Tra tutte le specie che vivono sull’Himalaya, è quella che raggiunge le
maggiori dimensioni, e costituisce una risorsa forestale di primaria
importanza. Il suo legname, molto aromatico, a grana fine e facilmente
levigabile, è uno dei più resistenti alla decomposizione ed all’attacco degli insetti,
ed è quindi estremamente durevole (siamo ai livelli del Teak). Il suo
uso nell’edificazione di templi è storicamente ben documentata; durante la
dominazione inglese venne massicciamente impiegato per la costruzione di
edifici pubblici, ponti e vagoni ferroviari. Le colonne in Cedro della Moschea
di Shah Hamaden in Kashmir hanno più di 400 anni, ed alcuni templi hindu
costruiti con il Deodara hanno tra i 600 e gli 800 anni.
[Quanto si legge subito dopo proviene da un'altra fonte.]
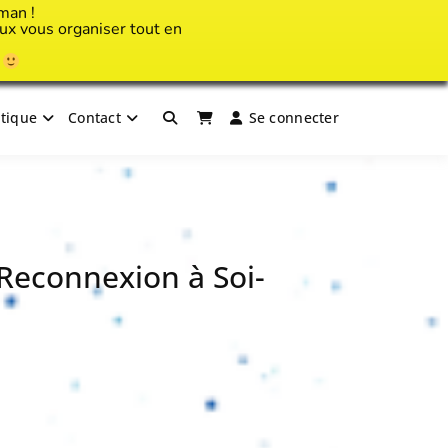
man !
x vous organiser tout en
!
tique
Contact
Se connecter
Reconnexion à Soi-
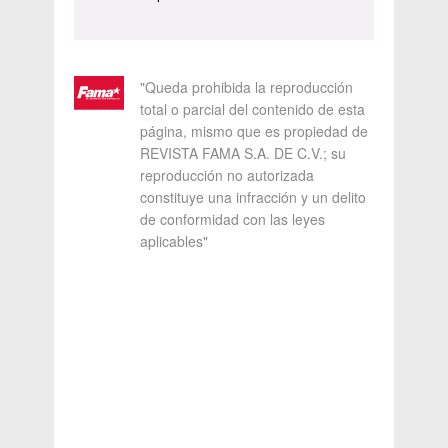
"Queda prohibida la reproducción
total o parcial del contenido de esta
página, mismo que es propiedad de
REVISTA FAMA S.A. DE C.V.; su
reproducción no autorizada
constituye una infracción y un delito
de conformidad con las leyes
aplicables"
Da sempre le
popolazioni locali lo hanno utilizzato, oltre che per l’ottimo legname, anche
per profumare i locali, come medicina per l’uomo ed antiparassitario per gli
animali, e come conservante per i raccolti di granaglie. Il suo legno non contiene resina, ma un olio
essenziale formato da una quarantina di composti, che gli conferisce le
proprietà medicinali, di fragranza e durevolezza. A partire dal 1950, si è
iniziata la distillazione a vapore industriale del legno di Cedro, per la
produzione dell’olio essenziale, impiegato per fare profumi, saponi, incensi e
doop. La medicina ayurveda ha sempre adoperato il legno di cedro,
quello più interno, per la cura di febbre, coliche, bronchite, calcoli,
malattie della pelle, ulcere, ferite e mal di testa, in virtù delle sue
proprietà antiossidanti, antinfiammatorie, antimicotiche ed antispasmodiche. In
tempi recenti, si stanno inevestigando a fondo anche le sue proprietà
insetticide, con risultati assai promettenti.